## Given records
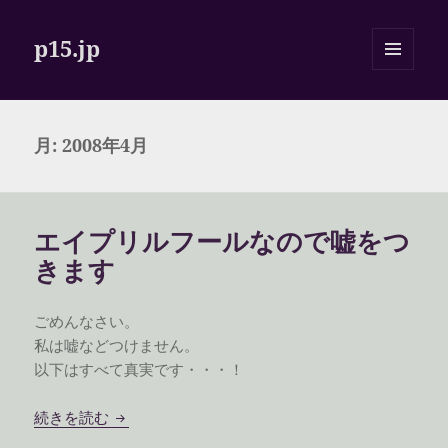
p15.jp
メニュ
ーとウ
ィジェ
ット
月:
2008年4月
エイプリルフールなので嘘をつ
きます
ごめんなさい。
私は嘘などつけません。
以下はすべて真実です・・・！
エイプリルフールなので嘘をつきます
続きを読む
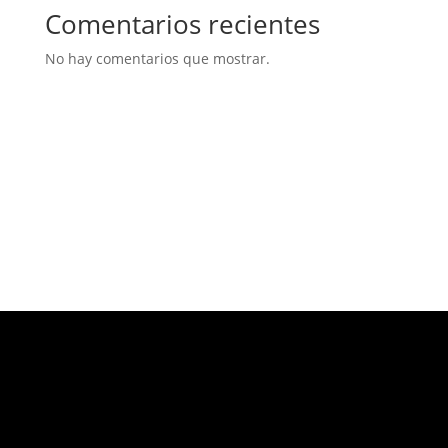
Comentarios recientes
No hay comentarios que mostrar.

## Exercise details
Could you give all the records again, exactly, minus the pictures?

## Response below
p15.jp
メニュ
ーとウ
ィジェ
ット
月:
2008年4月
エイプリルフールなので嘘をつ
きます
ごめんなさい。
私は嘘などつけません。
以下はすべて真実です・・・！
エイプリルフールなので嘘をつきます
続きを読む
Comentarios recientes
No hay comentarios que mostrar.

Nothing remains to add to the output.